『南シナ海−−アジアの覇権をめぐる闘争史』 ビル・ヘイトン(著) 安原和見(訳) 201512 河出書房新社

 

 

 原本は、『South China SeaThe Struggle for Power in Asia』。アマゾンならば、和訳より1400円ほど安いペーパーバックがある。

 

 ジャーナリストらしく、南シナ海の古代史から現在のASEAN近隣諸国との紛争に至るまでの歴史的事実を細かに調べている。また、国際法に基づく海洋の領土権の解釈と、中国の領土主張のロジックとその変遷についても細かい記述がある。

 

 「結束」という建て前とは裏腹に、こと中国との間の海洋紛争について、ASEANはまったく参加国の意見を纏められない。とりわけ中国が援助する多額の資金だけが経済成長の源であるカンボジアには、中国の利権を否定するASEAN共同コミュニケの文言には一切同意できないという内情がある。

 

一方。中国と領土権を争うフィリピンには、経済的かつ軍事的に対抗するだけの力が全くない。さらにフィリピンが提訴したハーグの仲裁裁判所は中国が主張する九段線の歴史的領土権を否定したものの、それを実行させる力がない。

 

 中国が頑なかつ強引に領土権を主張する背景には、幾つかの理由がある。

 

石油・天然ガスといった海洋資源の獲得、水産資源の獲得、さらには太平洋とインド洋に出入りする中国にとっての安全保障の確保だけではない。

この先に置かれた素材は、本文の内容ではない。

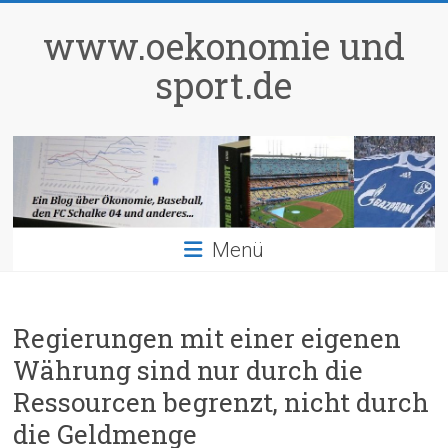
Zum
Inhalt
www.oekonomie und
springen
sport.de
Menü
Regierungen mit einer eigenen
Währung sind nur durch die
Ressourcen begrenzt, nicht durch
die Geldmenge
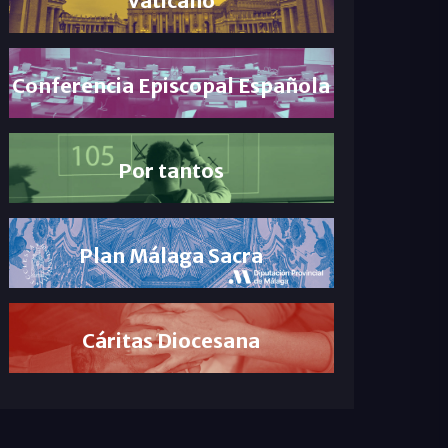
Conferencia Episcopal Española
Por tantos
Plan Málaga Sacra
Cáritas Diocesana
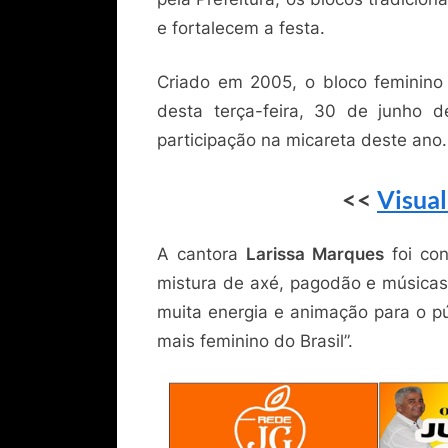
e fortalecem a festa.
Criado em 2005, o bloco feminin
desta terça-feira, 30 de junho 
participação na micareta deste ano.
<<
Visual
A cantora
Larissa Marques
foi co
mistura de axé, pagodão e músicas 
muita energia e animação para o p
mais feminino do Brasil”.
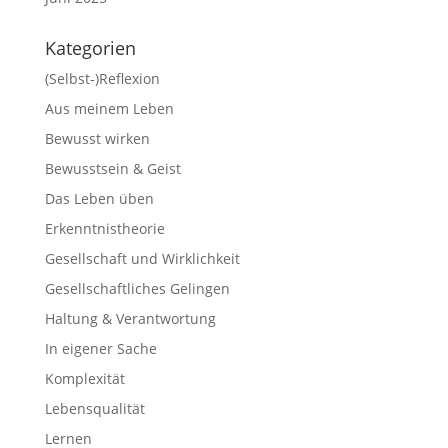
Kategorien
(Selbst-)Reflexion
Aus meinem Leben
Bewusst wirken
Bewusstsein & Geist
Das Leben üben
Erkenntnistheorie
Gesellschaft und Wirklichkeit
Gesellschaftliches Gelingen
Haltung & Verantwortung
In eigener Sache
Komplexität
Lebensqualität
Lernen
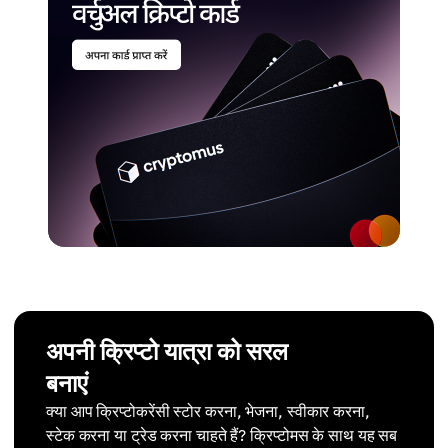
अपनी क्रिप्टो यात्रा को सरल
बनाएं
क्या आप क्रिप्टोकरेंसी स्टोर करना, भेजना, स्वीकार करना,
स्टेक करना या ट्रेड करना चाहते हैं? क्रिप्टोमस के साथ यह सब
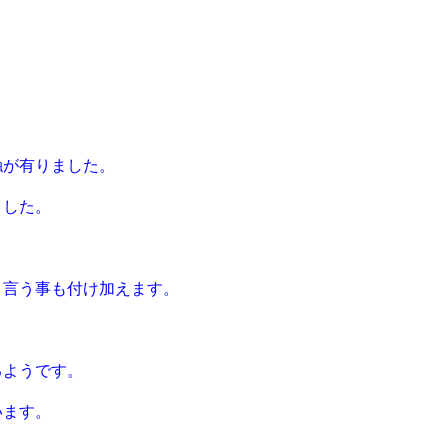
触が有りました。
ました。
と言う事も付け加えます。
るようです。
います。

これまで中国政府は領土権が自明の如く国民を教育してきたがゆえに、もし政府が領土権で近隣諸国に妥協すれば、国民の間から政府を非難する声が沸き起こることは明らかで、そんな反発を今更抑えられない。

 

このような事情は、領土を守ることが使命と脳みそに刷り込まれてきた軍人達に対しても同様になりつつある。つまり、領土問題での妥協は、共産党政府の正当性を揺るがすことになりかねない。

 

 唯一、軍艦による「航行の自由作戦力」の実施で、中国のごり押しに対抗できるのは米国だけである。一方、中国も海軍力を増強することで、米国に対抗している。それゆえに、中国の軍人が暴走することで、南シナ海を巡る緊張が一気に危機的崩壊に変わることすらあり得る。

 

 最後に著者ビル・ヘイトンが言うように、南シナ海の問題を解決するには、関係国の共同開発の仕組みを作ることであろうが、短期的将来において、中国が覇権主義的な行動を止め、多国間合意の枠組みに合意する可能性は低いだろう。